Now, using long spoons, Eshaz dipped solution out of the cauldron and poured it into silver vials, which he sealed with sharp-pointed tops and placed into a bag. Then, removing the protective suit and his other clothing, he smeared iridescent pigment rings on his body, changing the scaly bronze surfaces of his skin to a network of intricate, colorful designs.

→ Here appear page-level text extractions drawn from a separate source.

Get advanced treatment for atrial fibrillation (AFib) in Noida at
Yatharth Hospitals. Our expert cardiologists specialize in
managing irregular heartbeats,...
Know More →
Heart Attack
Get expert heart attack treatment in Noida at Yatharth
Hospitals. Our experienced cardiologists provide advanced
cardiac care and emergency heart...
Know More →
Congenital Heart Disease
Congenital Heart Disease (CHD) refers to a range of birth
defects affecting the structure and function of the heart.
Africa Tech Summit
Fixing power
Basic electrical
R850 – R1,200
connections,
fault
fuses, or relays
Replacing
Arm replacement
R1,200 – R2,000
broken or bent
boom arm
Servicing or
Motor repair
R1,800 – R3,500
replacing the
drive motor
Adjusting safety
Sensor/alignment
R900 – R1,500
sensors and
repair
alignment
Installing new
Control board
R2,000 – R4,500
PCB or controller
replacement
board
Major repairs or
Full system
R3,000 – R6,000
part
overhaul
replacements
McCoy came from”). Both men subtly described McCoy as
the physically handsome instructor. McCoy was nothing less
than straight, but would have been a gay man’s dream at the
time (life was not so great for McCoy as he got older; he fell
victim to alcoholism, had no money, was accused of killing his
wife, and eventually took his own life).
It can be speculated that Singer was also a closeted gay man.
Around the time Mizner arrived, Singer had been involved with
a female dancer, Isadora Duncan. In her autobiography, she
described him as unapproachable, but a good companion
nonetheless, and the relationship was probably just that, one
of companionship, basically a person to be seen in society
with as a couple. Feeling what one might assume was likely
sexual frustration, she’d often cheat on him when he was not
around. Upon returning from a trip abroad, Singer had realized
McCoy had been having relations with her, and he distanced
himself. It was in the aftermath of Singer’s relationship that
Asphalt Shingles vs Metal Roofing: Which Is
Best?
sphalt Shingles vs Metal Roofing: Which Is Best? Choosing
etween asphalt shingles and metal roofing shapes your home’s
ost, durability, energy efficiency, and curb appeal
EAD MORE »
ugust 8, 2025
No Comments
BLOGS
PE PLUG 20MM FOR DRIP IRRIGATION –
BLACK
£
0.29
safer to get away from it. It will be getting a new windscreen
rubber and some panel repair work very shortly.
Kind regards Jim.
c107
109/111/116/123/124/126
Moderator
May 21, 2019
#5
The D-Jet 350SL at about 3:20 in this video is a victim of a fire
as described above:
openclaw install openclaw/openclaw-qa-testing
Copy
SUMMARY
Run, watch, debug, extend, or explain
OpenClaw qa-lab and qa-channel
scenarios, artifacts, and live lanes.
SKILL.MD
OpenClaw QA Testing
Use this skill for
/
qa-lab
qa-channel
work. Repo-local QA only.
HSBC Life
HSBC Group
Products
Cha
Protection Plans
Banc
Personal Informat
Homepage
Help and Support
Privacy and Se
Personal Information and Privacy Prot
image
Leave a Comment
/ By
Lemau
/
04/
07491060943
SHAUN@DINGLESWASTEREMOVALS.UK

His slitted eyes were glazed over now, and he seemed to take no notice of Dux or Acey. Invoking new incantations, he handled the thorn vines without protective clothing, and wrapped a selection of them around his waist, then used straps to secure the bag of vials to his chest. He placed a bright red vine on his head, wearing it like a crown, and murmured what Dux imagined might be a Tulyan blessing.

As the boys watched, spellbound, Eshaz grabbed the gilded harness, which was still folded. Opening a hatch, he leapt out into the eerily illuminated vacuum of space, and quickly closed the door behind him. Through the mysterious workings of the podship, there was no explosive decompression that might have been caused by the inrushing vacuum of space. Instinctively, the boys held their breaths, then began breathing a few moments later, uneasily at first but with more comfort as the cabin oxygen level replenished quickly.

“Look!” Acey said, pointing upward.

A filmy window began to form on the top of the passenger compartment, and the teenagers saw Eshaz harnessed to the top of the podship, leaning forward.

* * * * *

The Tulyan felt the craft accelerate along a course that he had specified for Tesh. Squinting to peer ahead, he made out a herd of podships there, moving in their typical vee-formation away from him. As he neared them at a higher rate of speed, he saw that they were one of the largest wild-pod herds he had ever seen, with at least seventy individuals.

“Ubuqqo, atra mii, “
he murmured in his ancient tongue. “Thanks be to the Sublime Creator.” In the time-honored way of his people, Eshaz held two silver vials—one in each hand, pointed toward the podship formation. At his mental command, the vials shot out of his hands, faster than any projectile weapon. Grabbing more vials from the bag, he released one after another, and all hit their targets, sedating the podships one by one from the rear of the formation—though they continued to fly with their visual sensors looking forward, and did not send warnings to the leader.